The correct answer is: "nobody knows". But here are some ideas I've been kicking around the ol' cranium lately...
[09:32] *** now talking in #cherrypy
[10:22] <Lawouach> where to start
[10:22] <Lawouach> what's your basic idea toward 3.0?
[10:22] <@fumanchu> oh, I have so many ;)
[10:22] <Lawouach> lol
[10:22] <Lawouach> say big general ones :)
[10:22] <Lawouach> not details per se
[10:23] <@fumanchu> 1) make CP have a kick-butt,
non-CP-specific toolkit (lib/httptools), that is SO
good that Quixote, Django, et al can't *help* but
decide to use it instead of their own server processes
[10:24] <@fumanchu> even if they don't like the way CP
maps handlers to URL's, for example
[10:24] <@fumanchu> they should be able to build a
server with the behavior they like out of lib/httptools
[10:25] <Lawouach> we want to be lib that rule them all :)
[10:25] <@fumanchu> yup
[10:26] <Lawouach> i agree as long as we don't become a
framework on our own, but i already know it's not what
you intend :)
[10:26] <@fumanchu> right
[10:26] <@fumanchu> it's an anti-framework approach
[10:26] <@fumanchu> we make writing-a-web-framework
into a weekend's work
[10:27] <@fumanchu> take some from column A; try all of column B
[10:27] <Lawouach> do you want to stay very low-level
(aka HTTP wrapper level) or make it a bit higher level
and provide functions such as the bast_match() we were
talking about last week?
[10:27] <@fumanchu> best_match would be fine as long
as it doesn't depend upon cherrypy
[10:28] <Lawouach> right, this was a bad example
[10:28] <Lawouach> but basically where httptools should stop?
[10:28] <@fumanchu> I think that can be open-ended
[10:28] <Lawouach> i think we should keep the level
you've been doing till now
[10:29] <@fumanchu> 2) then, by pulling a ton of code
out of _cphttptools (putting it in lib/httptools instead),
I want to see if we can get the Request and Response
objects down to a tiny size
[10:34] <@fumanchu> the trunk version of _cphttptools
is already 60% of its 2.1 size
[10:35] <Lawouach> right. hmmm
[10:37] <@fumanchu> and a *lot* of what's left is very OO
[10:38] <@fumanchu> so, one idea I'm toying with: allow
developers to use their own subclasses of Request
and Response
[10:40] <@fumanchu> if we make it super-easy to use custom
Request subclasses, then they will want to start
overriding Request.run
[10:40] <@fumanchu> take out the filter logic, and
Request.run becomes:
def _run(self, requestLine, headers, rfile):
self.headers = list(headers)
self.headerMap = httptools.HeaderMap()
self.simpleCookie = Cookie.SimpleCookie()
self.rfile = rfile
self.processRequestLine(requestLine)
try:
self.processHeaders()
self.processBody()
self.main()
cherrypy.response.finalize()
except cherrypy.RequestHandled:
pass
except (cherrypy.HTTPRedirect, cherrypy.HTTPError), inst:
inst.set_response()
cherrypy.response.finalize()
[10:40] <Lawouach> regarding the subclassing of request
and response, i'm know that it could interest very
much the guys behind itools
[10:40] <@fumanchu> yes
[10:40] <@fumanchu> and Ben Bangert (routes)

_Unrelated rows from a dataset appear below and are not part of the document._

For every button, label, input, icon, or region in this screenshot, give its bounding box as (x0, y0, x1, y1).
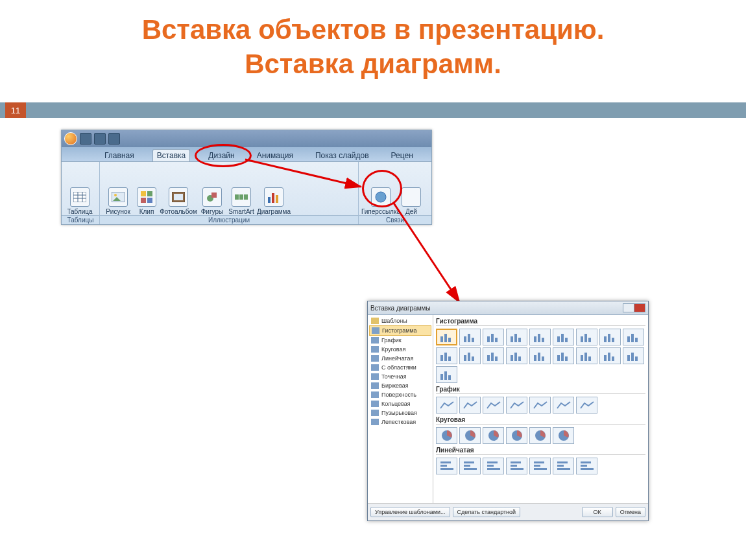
svg-rect-41 (561, 334, 564, 342)
set-default-button[interactable]: Сделать стандартной (453, 507, 521, 517)
svg-rect-40 (557, 336, 560, 342)
chart-subtype-thumb[interactable] (459, 329, 481, 345)
action-button[interactable]: Дей (402, 187, 421, 215)
chart-subtype-thumb[interactable] (529, 347, 551, 364)
chart-subtype-thumb[interactable] (623, 347, 644, 364)
svg-rect-67 (557, 355, 560, 361)
svg-rect-8 (141, 191, 146, 196)
chart-subtype-thumb[interactable] (483, 329, 504, 345)
save-icon[interactable] (80, 133, 91, 145)
svg-rect-76 (627, 355, 630, 361)
dialog-body: Шаблоны Гистограмма График Круговая Лине… (368, 315, 648, 503)
svg-rect-50 (631, 334, 634, 342)
help-button[interactable] (623, 303, 634, 312)
chart-subtype-thumb[interactable] (436, 329, 457, 345)
chart-subtype-thumb[interactable] (436, 366, 457, 383)
chart-subtype-thumb[interactable] (553, 427, 574, 444)
page-number: 11 (5, 102, 26, 118)
button-label: SmartArt (228, 208, 254, 215)
chart-subtype-thumb[interactable] (483, 397, 504, 414)
chart-subtype-thumb[interactable] (599, 347, 621, 364)
slide-title: Вставка объектов в презентацию. Вставка … (0, 0, 746, 81)
chart-subtype-thumb[interactable] (436, 347, 457, 364)
gallery-row (436, 458, 645, 474)
svg-rect-66 (542, 356, 544, 361)
chart-subtype-thumb[interactable] (506, 329, 527, 345)
chart-subtype-thumb[interactable] (599, 329, 621, 345)
chart-type-list[interactable]: Шаблоны Гистограмма График Круговая Лине… (368, 315, 433, 503)
chart-subtype-thumb[interactable] (529, 427, 551, 444)
chart-subtype-thumb[interactable] (436, 397, 457, 414)
chart-subtype-thumb[interactable] (623, 329, 644, 345)
svg-rect-36 (518, 338, 521, 342)
svg-rect-60 (495, 356, 498, 361)
svg-rect-57 (472, 356, 474, 361)
chart-subtype-thumb[interactable] (506, 347, 527, 364)
svg-rect-55 (464, 355, 466, 361)
highlight-ellipse-chart (362, 170, 402, 207)
chart-subtype-thumb[interactable] (459, 347, 481, 364)
chart-subtype-thumb[interactable] (529, 458, 551, 474)
hbar-chart-icon (371, 355, 379, 362)
chart-subtype-thumb[interactable] (529, 397, 551, 414)
table-button[interactable]: Таблица (64, 187, 95, 215)
svg-rect-71 (584, 353, 587, 361)
tab-insert[interactable]: Вставка (152, 149, 191, 161)
chart-subtype-thumb[interactable] (553, 397, 574, 414)
chart-subtype-thumb[interactable] (529, 329, 551, 345)
svg-rect-17 (239, 194, 243, 200)
chart-subtype-thumb[interactable] (576, 347, 597, 364)
gallery-row (436, 329, 645, 383)
chart-button[interactable]: Диаграмма (257, 187, 291, 215)
chart-subtype-thumb[interactable] (553, 347, 574, 364)
cancel-button[interactable]: Отмена (616, 507, 645, 517)
svg-rect-49 (627, 336, 630, 342)
smartart-button[interactable]: SmartArt (227, 187, 256, 215)
list-item: Поверхность (369, 390, 431, 399)
chart-subtype-thumb[interactable] (436, 427, 457, 444)
chart-subtype-thumb[interactable] (553, 458, 574, 474)
clip-button[interactable]: Клип (135, 187, 158, 215)
chart-subtype-thumb[interactable] (459, 427, 481, 444)
chart-subtype-thumb[interactable] (576, 329, 597, 345)
close-button[interactable] (634, 303, 645, 312)
manage-templates-button[interactable]: Управление шаблонами... (370, 507, 450, 517)
tab-slideshow[interactable]: Показ слайдов (311, 150, 373, 161)
chart-subtype-thumb[interactable] (576, 397, 597, 414)
folder-icon (371, 318, 379, 324)
chart-subtype-gallery: ГистограммаГрафикКруговаяЛинейчатая (433, 315, 648, 503)
tab-animation[interactable]: Анимация (253, 150, 297, 161)
office-button-icon[interactable] (64, 132, 77, 145)
gallery-category-label: График (436, 386, 645, 394)
group-label: Иллюстрации (100, 215, 358, 224)
svg-rect-18 (244, 194, 248, 200)
chart-subtype-thumb[interactable] (553, 329, 574, 345)
chart-subtype-thumb[interactable] (483, 347, 504, 364)
svg-rect-69 (565, 356, 568, 361)
svg-rect-48 (612, 338, 614, 342)
chart-subtype-thumb[interactable] (576, 458, 597, 474)
tab-home[interactable]: Главная (101, 150, 138, 161)
picture-button[interactable]: Рисунок (102, 187, 134, 215)
shapes-button[interactable]: Фигуры (199, 187, 226, 215)
chart-subtype-thumb[interactable] (459, 397, 481, 414)
chart-subtype-thumb[interactable] (483, 427, 504, 444)
chart-subtype-thumb[interactable] (506, 427, 527, 444)
chart-subtype-thumb[interactable] (459, 458, 481, 474)
svg-rect-53 (444, 353, 447, 361)
chart-subtype-thumb[interactable] (506, 397, 527, 414)
photoalbum-button[interactable]: Фотоальбом (160, 187, 197, 215)
pie-chart-icon (371, 346, 379, 353)
chart-subtype-thumb[interactable] (506, 458, 527, 474)
ok-button[interactable]: ОК (582, 507, 613, 517)
chart-subtype-thumb[interactable] (483, 458, 504, 474)
undo-icon[interactable] (94, 133, 106, 145)
svg-rect-68 (561, 353, 564, 361)
chart-subtype-thumb[interactable] (436, 458, 457, 474)
svg-rect-20 (272, 193, 274, 203)
tab-review[interactable]: Рецен (387, 150, 417, 161)
redo-icon[interactable] (108, 133, 120, 145)
svg-rect-108 (581, 468, 594, 470)
radar-chart-icon (371, 419, 379, 425)
quick-access-toolbar (62, 130, 431, 147)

[10:41] <@fumanchu> anyway, if Request.run is *that* simple,
then who needs filters?
[10:41] <@fumanchu> just code them procedurally into your
Request.run method
[10:43] <@fumanchu> looking over the filters that are built in...
[10:44] <@fumanchu> I think that half could be done just as
easily as lib/httptools functions
[10:44] <@fumanchu> and half could be "always on"
[10:44] <@fumanchu> (if we continue to improve them, like
encodingfilter, to meet the HTP spec)
[10:44] <@fumanchu> HTTP
[10:44] <Lawouach> that's my white cheap :) (i don't think this
expression exists so i make it up!)
[10:45] <Lawouach> i really want CP to be HTTP conditionnaly compliant
at least :)
[10:45] <Lawouach> and maybe in CP 4.0 to be unconditionnaly compliant!
[10:45] <Lawouach> :p
[10:45] <@fumanchu> I completely agree
[10:46] <@fumanchu> anyway, I want to stress that I'm still playing
with these ideas
[10:46] <@fumanchu> nothing's set in stone
[10:47] <Lawouach> since you've be proposing them a while back,
i've been a great fan of them
[10:47] <@fumanchu> and trying to implement them will turn up
lots of problems, I'm sure
[10:47] <@fumanchu> oh, well thanks
[10:47] <Lawouach> that's why i don't have so many different
things to bring for cp 3.0
[10:51] <@fumanchu> one of the nice things about these ideas
for 3.0 is that the bulk of the work can be done within
the 2.x branch
Dear lazyweb,
After 6 hours, I am utterly stumped. I've got an application built with a popular Python web application server, via mod_python, and keep seeing data bleed from one request to the next. That is, if I:
OK
The requested URL /jjj.css was not found on this server.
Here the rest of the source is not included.